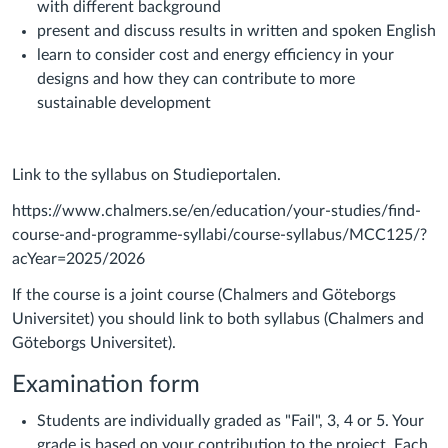
with different background
present and discuss results in written and spoken English
learn to consider cost and energy efficiency in your
designs and how they can contribute to more
sustainable development
Link to the syllabus on Studieportalen.
https://www.chalmers.se/en/education/your-studies/find-
course-and-programme-syllabi/course-syllabus/MCC125/?
acYear=2025/2026
If the course is a joint course (Chalmers and Göteborgs
Universitet) you should link to both syllabus (Chalmers and
Göteborgs Universitet).
Examination form
Students are individually graded as "Fail", 3, 4 or 5. Your
grade is based on your contribution to the project. Each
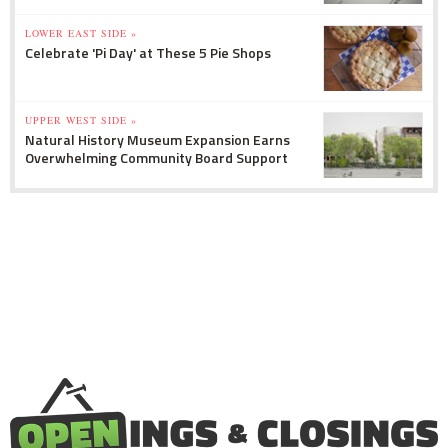
LOWER EAST SIDE »
Celebrate 'Pi Day' at These 5 Pie Shops
UPPER WEST SIDE »
Natural History Museum Expansion Earns
Overwhelming Community Board Support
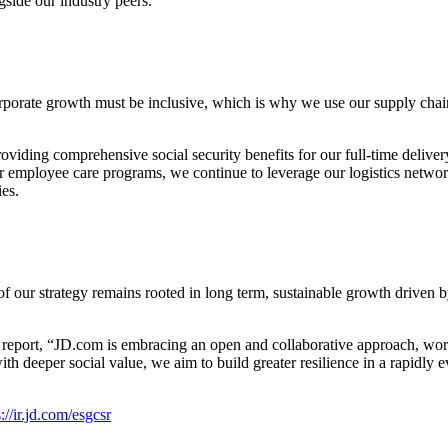
gside our industry peers.
orporate growth must be inclusive, which is why we use our supply chain
oviding comprehensive social security benefits for our full-time delive
ur employee care programs, we continue to leverage our logistics netwo
ies.
 of our strategy remains rooted in long term, sustainable growth driven
s report, “JD.com is embracing an open and collaborative approach, wor
deeper social value, we aim to build greater resilience in a rapidly evo
://ir.jd.com/esgcsr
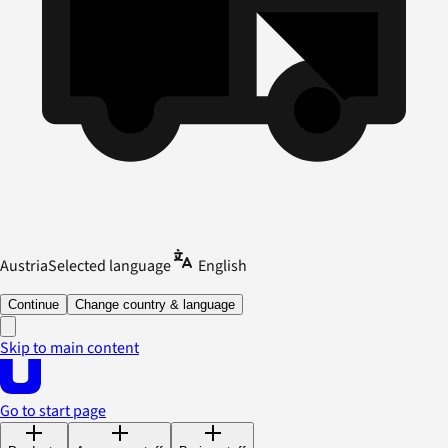
Austria
Selected language
English
Continue
Change country & language
Skip to main content
Go to start page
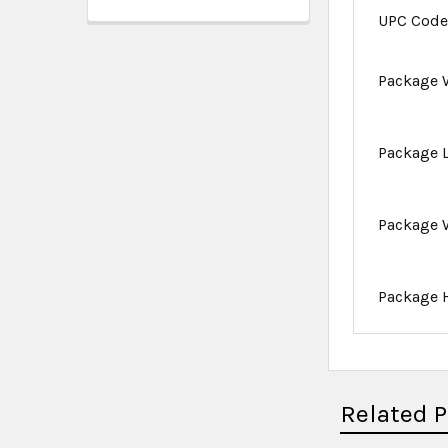
UPC Cod
Package 
Package 
Package 
Package 
Related 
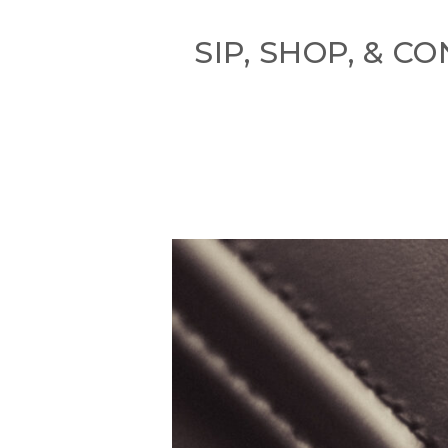
SIP, SHOP, &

::::::::

▶ Your instructions: Restate word for word each line from the one containing "Universitet) you should" through the end of the material, pictures excluded.

▶ Solution for this problem:
Universitet) you should link to both syllabus (Chalmers and
Göteborgs Universitet).
Examination form
Students are individually graded as "Fail", 3, 4 or 5. Your
grade is based on your contribution to the project. Each
LOWER EAST SIDE »
Celebrate 'Pi Day' at These 5 Pie Shops
UPPER WEST SIDE »
Natural History Museum Expansion Earns
Overwhelming Community Board Support
gside our industry peers.
orporate growth must be inclusive, which is why we use our supply chain
oviding comprehensive social security benefits for our full-time delive
ur employee care programs, we continue to leverage our logistics netwo
ies.
 of our strategy remains rooted in long term, sustainable growth driven
s report, “JD.com is embracing an open and collaborative approach, wor
deeper social value, we aim to build greater resilience in a rapidly evo
://ir.jd.com/esgcsr
Austria
Selected language
English
Continue
Change country & language
Skip to main content
Go to start page
UPC Cod
Package 
Package 
Package 
Package 
Related 
SIP, SHOP, &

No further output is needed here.